Top of Source data
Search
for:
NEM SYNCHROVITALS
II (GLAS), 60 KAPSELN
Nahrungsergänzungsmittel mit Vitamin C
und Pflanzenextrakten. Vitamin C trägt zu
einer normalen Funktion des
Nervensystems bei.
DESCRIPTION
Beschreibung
Bottom of Source data
Top of Source data
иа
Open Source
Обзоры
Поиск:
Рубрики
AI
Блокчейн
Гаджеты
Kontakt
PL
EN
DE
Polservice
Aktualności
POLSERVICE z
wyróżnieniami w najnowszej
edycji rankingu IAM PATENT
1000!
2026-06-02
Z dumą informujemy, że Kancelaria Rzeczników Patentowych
Bottom of Source data
From the records above, repeat exactly the lines from the one with "Nahrungsergänzungsmittel mit Vitamin C" through the one with "Beschreibung", both included.

▶ **Exercise result**
Nahrungsergänzungsmittel mit Vitamin C
und Pflanzenextrakten. Vitamin C trägt zu
einer normalen Funktion des
Nervensystems bei.
DESCRIPTION
Beschreibung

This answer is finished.